Nach einer Betriebsprüfung im Frühjahr 1978 erließ der Beklagte und Revisionsbeklagte (das Finanzamt - FA -) unter Zugrundelegung der Prüfungsfeststellungen für 1973 einen Änderungsbescheid gemäß § 173 Abs. 1 Nr. 1 der Abgabenordnung (AO 1977) und für 1974 und 1975 Bescheide nach § 164 Abs. 2 AO 1977 unter Aufhebung des Vorbehalts der Nachprüfung. Der Kläger und Revisionskläger (Kläger) legte gegen den Änderungsbescheid für 1975 (nicht im Streit) Einspruch ein unter Hinweis darauf daß nach handels- und steuerrechtlichen Gesichtspunkten die Auflösung der Rückstellung für Garantieverpflichtungen zeitanteilig an den betreffenden Stichtagen zu erfolgen habe und nicht am letzten Betriebsprüfungsstichtag (31. Dezember 1975);in diesem Sinne sei auch Einigung in der Schlußbesprechung erzielt worden.

Das FA entsprach mit Bescheid vom 27 Februar 1979 für den Veranlagungszeitraum 1975 dem Begehren des Klägers. Gleichzeitig erließ das FA Änderungsbescheide nach § 173 Abs. 1 Nr. 1 AO 1977 für die Veranlagungszeiträume 1973 und 1974, in denen die gewinnerhöhende Auflösung der Rückstellung von 60 000 DM im Wirtschaftsjahr 1973 und 40 000 DM im Wirtschaftsjahr 1974 berücksichtigt wurde.

Gegen die Änderungsbescheide für 1973 und 1974 erhob der Kläger Einspruch. Er machte geltend, daß er wegen dieser Jahre keinen Einspruch eingelegt habe und daß die Bescheide nicht nach § 173 Abs. 1 Nr 1 AO 1977 hätten geändert werden können, da keine nachträglichen Tatsachen oder Beweismittel vorlägen. Die Einsprüche des Klägers hatten keinen Erfolg. in der Einspruchsentscheidung gab das FA als zusätzliche Rechtsgrundlage für die Änderung der Bescheide § 174 Abs. 4 AO 1977 an.

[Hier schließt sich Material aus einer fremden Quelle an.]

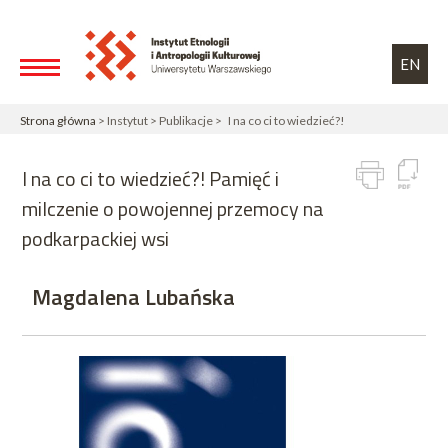
Przejdź do treści
Toggle high contrast
EN
Strona główna
> Instytut > Publikacje > I na co ci to wiedzieć?!
I na co ci to wiedzieć?! Pamięć i
milczenie o powojennej przemocy na
podkarpackiej wsi
Magdalena Lubańska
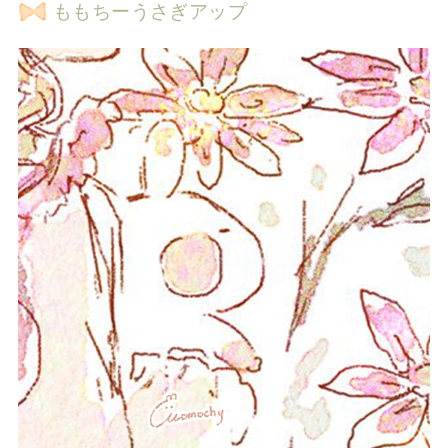
ももちーうさぎアップ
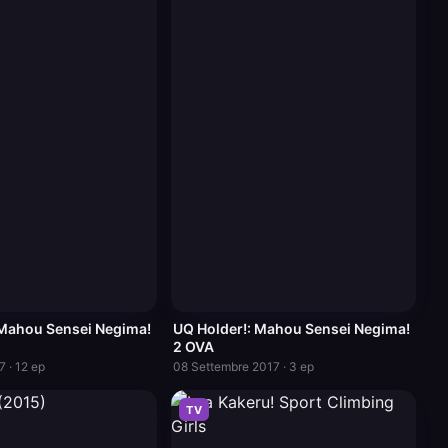
 Mahou Sensei Negima!
UQ Holder!: Mahou Sensei Negima!
2 OVA
 · 12 ep
08 Settembre 2017 · 3 ep
TV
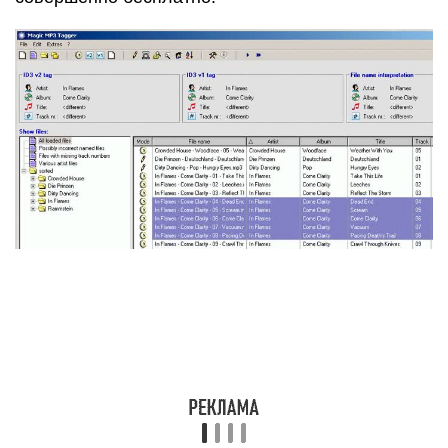
«слепок», который сформирует сам сервис.
Данный способ поможет определить песню по
звуку с высокой точностью – до девяносто семи
процентов. Если нужна будет информация о
жанре аудиозаписи, программа предоставит и
эти сведения.
Помимо этого, файлы типа «Track1», или же
«Various Artist» переименовываются по
распознаванию. Интересно, что с русским
языком у нее нет особой дружбы, так что в
названии трека могут встречаться непонятные
символы, но при этом они будут достаточно
понятными. Чтобы воспользоваться программой,
необходимо только загрузить инсталляционный
пакет, его объем составляет немного больше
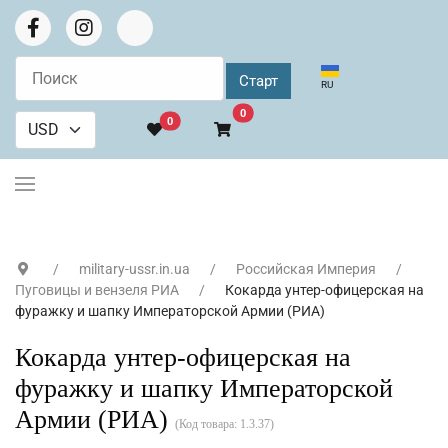
Выберите язык
RU
В корзину
0
0
military-ussr.in.ua
Российская Империя
Пуговицы и вензеля РИА
Кокарда унтер-офицерская на
фуражку и шапку Императорской Армии (РИА)
Кокарда унтер-офицерская на
фуражку и шапку Императорской
Армии (РИА)
(Код товара:
1.3.37
)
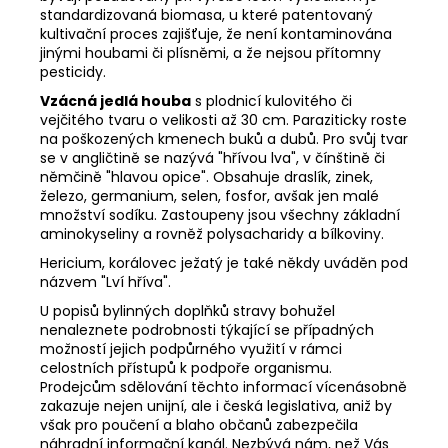
standardizovaná biomasa, u které patentovaný
kultivační proces zajišťuje, že není kontaminována
jinými houbami či plísněmi, a že nejsou přítomny
pesticidy.
Vzácná jedlá houba
s plodnicí kulovitého či
vejčitého tvaru o velikosti až 30 cm. Paraziticky roste
na poškozených kmenech buků a dubů. Pro svůj tvar
se v angličtině se nazývá "hřívou lva", v čínštině či
němčině "hlavou opice". Obsahuje draslík, zinek,
železo, germanium, selen, fosfor, avšak jen malé
množství sodíku. Zastoupeny jsou všechny základní
aminokyseliny a rovněž polysacharidy a bílkoviny.
Hericium, korálovec ježatý je také někdy uváděn pod
názvem "Lví hříva".
U popisů bylinných doplňků stravy bohužel
nenaleznete podrobnosti týkající se případných
možností jejich podpůrného využití v rámci
celostních přístupů k podpoře organismu.
Prodejcům sdělování těchto informací vícenásobně
zakazuje nejen unijní, ale i česká legislativa, aniž by
však pro poučení a blaho občanů zabezpečila
náhradní informační kanál. Nezbývá nám, než Vás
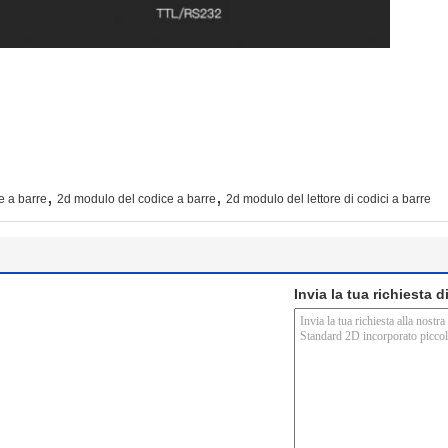
,
,
e a barre
2d modulo del codice a barre
2d modulo del lettore di codici a barre
Invia la tua richiesta 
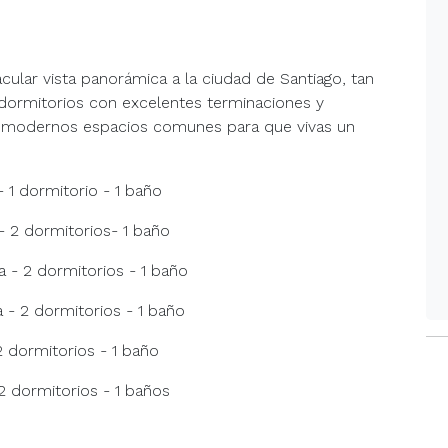
cular vista panorámica a la ciudad de Santiago, tan
 dormitorios con excelentes terminaciones y
 modernos espacios comunes para que vivas un
- 1 dormitorio - 1 baño
- 2 dormitorios- 1 baño
 - 2 dormitorios - 1 baño
 - 2 dormitorios - 1 baño
2 dormitorios - 1 baño
2 dormitorios - 1 baños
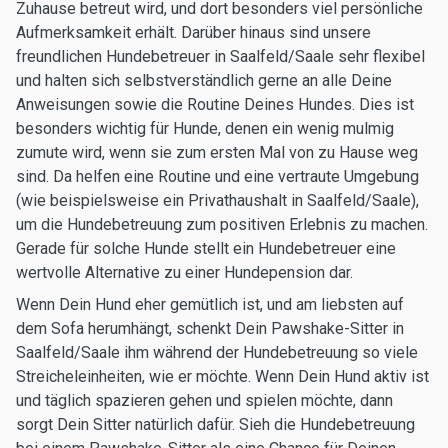
Zuhause betreut wird, und dort besonders viel persönliche
Aufmerksamkeit erhält. Darüber hinaus sind unsere
freundlichen Hundebetreuer in Saalfeld/Saale sehr flexibel
und halten sich selbstverständlich gerne an alle Deine
Anweisungen sowie die Routine Deines Hundes. Dies ist
besonders wichtig für Hunde, denen ein wenig mulmig
zumute wird, wenn sie zum ersten Mal von zu Hause weg
sind. Da helfen eine Routine und eine vertraute Umgebung
(wie beispielsweise ein Privathaushalt in Saalfeld/Saale),
um die Hundebetreuung zum positiven Erlebnis zu machen.
Gerade für solche Hunde stellt ein Hundebetreuer eine
wertvolle Alternative zu einer Hundepension dar.
Wenn Dein Hund eher gemütlich ist, und am liebsten auf
dem Sofa herumhängt, schenkt Dein Pawshake-Sitter in
Saalfeld/Saale ihm während der Hundebetreuung so viele
Streicheleinheiten, wie er möchte. Wenn Dein Hund aktiv ist
und täglich spazieren gehen und spielen möchte, dann
sorgt Dein Sitter natürlich dafür. Sieh die Hundebetreuung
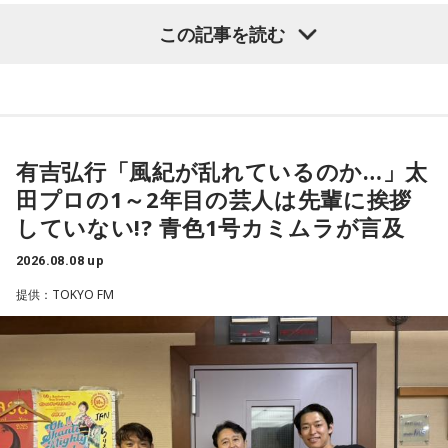
要なんです。
（左から）酒井健太、有吉弘行、カミムラ
この記事を読む
ブラジル戦のときも「守ろう」という気持ちはなくても、ブ
ラジルが1点負けていたときに、前に出てくるエネルギーって
（左から）福田正博さん、藤木直人、高見侑里
すごいんです。それを食い止めたり、押し返したりするため
◆太田プロの若手芸人事情
には、前半よりもエネルギーをもっと使わなきゃいけないけ
＜番組概要＞
れども、ブラジルのものすごい勢いにのまれてしまった。た
有吉は、若手芸人と接する機会の多いカミムラに聞きたいこ
番組名：SPORTS BEAT supported by TOYOTA
だ、これは日本だけではなく、アルゼンチンと対戦したイン
とがあると切り出し、「賞レースで結果を残していないコン
有吉弘行「風紀が乱れているのか…」太
放送日時：毎週土曜 10:00～10:50
グランドもそういう展開になったんですよ。サッカーってそ
ビ、（芸歴18年目の）ぐりんぴーすがよく愚痴をこぼしてい
田プロの1～2年目の芸人は先輩に挨拶
パーソナリティ：藤木直人、高見侑里
ういうスポーツなんですよね。
るのは、最近の後輩は挨拶をしてくれないんだって（笑）」
していない!? 青色1号カミムラが言及
番組Webサイト：
https://www.tfm.co.jp/beat/
と暴露します。
番組公式X：
つまり、ベンチから何か言っても（すぐに戦術を）変えられ
@SPORTSBEAT_TFM
2026.08.08 up
るほど簡単なスポーツではないんです。なぜならば、相手が
有吉自身は、今では後輩から挨拶されないことがまったくな
それに対してまた変化をしてくるから。だから“個”の力を高め
いため分からないと前置きしつつ、「ぐりんぴーすがそう言
提供：TOKYO FM
て、時間をつくれる選手が重要になってくるということです
っていたから……その辺はどう？ 風紀が乱れているかどうか」
ね。
と質問します。
◆世界で戦うために必要な“個”の力
これに対して、カミムラは「ぐりんぴーすさんが言っている
のは、1～2年目の芸人の子たちだと思うんですけど……たぶ
藤木：今回、日本代表はケガ人が続出しましたが、それでも
ん、その子たちは本当に挨拶していないと思います」と苦笑
あの戦いができたというのは、選手層も相当厚くなったとい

Die Klage hatte ebenfalls keinen Erfolg. Das Finanzgericht (FG) ist der Ansicht das FA sei nach § 126 Abs. 1 Nr. 2 AO 1977 berechtigt gewesen, bis zum Abschluß des außergerichtlichen Rechtsbehelfsverfahrens die wesentlichen tatsächlichen und rechtlichen Gründe nachträglich mitzuteilen.

Die angefochtenen Bescheide seien rechtmäßig, da die Voraussetzungen für eine Änderung nach § 174 Abs. 4 AO 1977 vorgelegen hätten.

Es läge ein sogenannter "negativer Widerstreit" i. S. von § 174 Abs. 4 AO 1977 vor, weil die gewinnerhöhende Auflösung der Garantierückstellung in keinem Bescheid mehr erfaßt sei, obwohl sie in den Jahren 1973 und 1974 hätte erfaßt werden müssen. Das FA sei berechtigt gewesen, bei Vorliegen des negativen Widerstreits - steuerliche Nichtberücksichtigung der nach steuerrechtlichen und handelsrechtlichen Vorschriften gebotenen Auflösung der Rückstellung für Garantieverpflichtung - die richtige Erfassung der gewinnerhöhenden Auflösung der Rückstellung durch Änderung der bestandskräftigen Bescheide für 1973 und 1974 herbeizuführen (Hinweis auf Tipke/Kruse, Abgabenordnung/Finanzgerichtsordnung, Kommentar, 9. Aufl., § 174 AO 1977 Tz. 16).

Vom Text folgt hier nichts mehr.